Start of Block
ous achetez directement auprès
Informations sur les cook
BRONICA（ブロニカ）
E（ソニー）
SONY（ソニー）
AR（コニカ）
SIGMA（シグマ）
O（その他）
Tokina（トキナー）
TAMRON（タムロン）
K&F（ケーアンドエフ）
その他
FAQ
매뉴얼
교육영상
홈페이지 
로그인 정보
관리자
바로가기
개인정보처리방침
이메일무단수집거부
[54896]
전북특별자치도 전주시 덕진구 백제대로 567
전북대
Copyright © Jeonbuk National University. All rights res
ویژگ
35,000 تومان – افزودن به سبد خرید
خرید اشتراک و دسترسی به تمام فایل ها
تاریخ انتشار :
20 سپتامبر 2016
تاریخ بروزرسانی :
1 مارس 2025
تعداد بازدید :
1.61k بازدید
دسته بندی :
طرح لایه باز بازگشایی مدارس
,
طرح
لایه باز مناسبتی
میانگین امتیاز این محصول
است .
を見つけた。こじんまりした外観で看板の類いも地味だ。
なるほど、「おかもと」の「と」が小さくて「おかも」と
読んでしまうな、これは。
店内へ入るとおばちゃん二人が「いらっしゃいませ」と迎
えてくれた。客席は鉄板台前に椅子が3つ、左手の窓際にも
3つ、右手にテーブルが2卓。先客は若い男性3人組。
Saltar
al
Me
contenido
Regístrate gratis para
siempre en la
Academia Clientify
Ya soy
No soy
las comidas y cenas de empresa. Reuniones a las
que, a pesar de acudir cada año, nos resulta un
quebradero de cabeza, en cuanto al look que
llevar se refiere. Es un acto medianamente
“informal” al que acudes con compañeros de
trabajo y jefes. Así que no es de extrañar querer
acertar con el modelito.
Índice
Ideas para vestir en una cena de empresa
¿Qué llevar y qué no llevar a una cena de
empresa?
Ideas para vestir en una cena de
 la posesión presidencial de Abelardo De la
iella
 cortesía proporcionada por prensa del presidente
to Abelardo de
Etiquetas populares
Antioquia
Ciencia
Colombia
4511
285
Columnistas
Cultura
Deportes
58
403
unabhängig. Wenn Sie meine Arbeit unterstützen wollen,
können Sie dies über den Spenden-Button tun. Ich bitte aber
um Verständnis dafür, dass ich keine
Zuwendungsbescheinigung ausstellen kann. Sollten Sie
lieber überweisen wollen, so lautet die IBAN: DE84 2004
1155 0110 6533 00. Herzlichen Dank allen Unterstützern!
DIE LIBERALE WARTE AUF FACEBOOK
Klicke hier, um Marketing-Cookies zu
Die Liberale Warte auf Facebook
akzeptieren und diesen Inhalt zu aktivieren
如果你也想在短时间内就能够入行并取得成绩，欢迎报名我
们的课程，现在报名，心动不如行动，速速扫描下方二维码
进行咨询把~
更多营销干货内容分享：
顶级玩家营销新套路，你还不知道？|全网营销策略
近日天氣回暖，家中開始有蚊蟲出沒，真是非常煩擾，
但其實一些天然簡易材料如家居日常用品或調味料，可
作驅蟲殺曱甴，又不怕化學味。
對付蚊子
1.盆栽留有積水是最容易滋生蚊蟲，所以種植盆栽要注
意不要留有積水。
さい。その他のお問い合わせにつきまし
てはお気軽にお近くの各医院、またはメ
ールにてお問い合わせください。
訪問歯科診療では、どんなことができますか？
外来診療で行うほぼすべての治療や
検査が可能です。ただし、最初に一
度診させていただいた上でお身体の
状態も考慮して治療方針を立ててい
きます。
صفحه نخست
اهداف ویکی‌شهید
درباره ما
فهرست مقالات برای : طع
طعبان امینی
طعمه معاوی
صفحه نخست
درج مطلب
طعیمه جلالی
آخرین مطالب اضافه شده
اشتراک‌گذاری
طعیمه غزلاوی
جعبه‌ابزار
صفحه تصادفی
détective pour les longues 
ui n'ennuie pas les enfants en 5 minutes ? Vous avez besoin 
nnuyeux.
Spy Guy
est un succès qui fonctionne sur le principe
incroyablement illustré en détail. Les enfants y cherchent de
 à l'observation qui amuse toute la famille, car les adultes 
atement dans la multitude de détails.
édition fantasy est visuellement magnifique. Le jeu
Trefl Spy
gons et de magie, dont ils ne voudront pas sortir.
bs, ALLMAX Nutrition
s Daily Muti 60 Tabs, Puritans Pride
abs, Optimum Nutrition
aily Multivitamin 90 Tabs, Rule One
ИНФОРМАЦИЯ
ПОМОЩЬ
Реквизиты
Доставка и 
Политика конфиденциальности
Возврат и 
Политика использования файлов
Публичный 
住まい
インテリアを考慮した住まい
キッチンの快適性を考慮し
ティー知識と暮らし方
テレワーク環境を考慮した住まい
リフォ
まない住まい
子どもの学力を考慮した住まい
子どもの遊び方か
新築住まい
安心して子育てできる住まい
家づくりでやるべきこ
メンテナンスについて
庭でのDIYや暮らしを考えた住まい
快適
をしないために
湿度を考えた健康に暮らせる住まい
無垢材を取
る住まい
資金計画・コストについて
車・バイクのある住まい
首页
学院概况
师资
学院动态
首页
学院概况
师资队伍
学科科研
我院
End of Block
* **Task prompt**
Set the material down exactly as written, starting at its first line. The line containing "acertar con el modelito." is the last one to include.

* **Task answer**
ous achetez directement auprès
Informations sur les cook
BRONICA（ブロニカ）
E（ソニー）
SONY（ソニー）
AR（コニカ）
SIGMA（シグマ）
O（その他）
Tokina（トキナー）
TAMRON（タムロン）
K&F（ケーアンドエフ）
その他
FAQ
매뉴얼
교육영상
홈페이지 
로그인 정보
관리자
바로가기
개인정보처리방침
이메일무단수집거부
[54896]
전북특별자치도 전주시 덕진구 백제대로 567
전북대
Copyright © Jeonbuk National University. All rights res
ویژگ
35,000 تومان – افزودن به سبد خرید
خرید اشتراک و دسترسی به تمام فایل ها
تاریخ انتشار :
20 سپتامبر 2016
تاریخ بروزرسانی :
1 مارس 2025
تعداد بازدید :
1.61k بازدید
دسته بندی :
طرح لایه باز بازگشایی مدارس
,
طرح
لایه باز مناسبتی
میانگین امتیاز این محصول
است .
を見つけた。こじんまりした外観で看板の類いも地味だ。
なるほど、「おかもと」の「と」が小さくて「おかも」と
読んでしまうな、これは。
店内へ入るとおばちゃん二人が「いらっしゃいませ」と迎
えてくれた。客席は鉄板台前に椅子が3つ、左手の窓際にも
3つ、右手にテーブルが2卓。先客は若い男性3人組。
Saltar
al
Me
contenido
Regístrate gratis para
siempre en la
Academia Clientify
Ya soy
No soy
las comidas y cenas de empresa. Reuniones a las
que, a pesar de acudir cada año, nos resulta un
quebradero de cabeza, en cuanto al look que
llevar se refiere. Es un acto medianamente
“informal” al que acudes con compañeros de
trabajo y jefes. Así que no es de extrañar querer
acertar con el modelito.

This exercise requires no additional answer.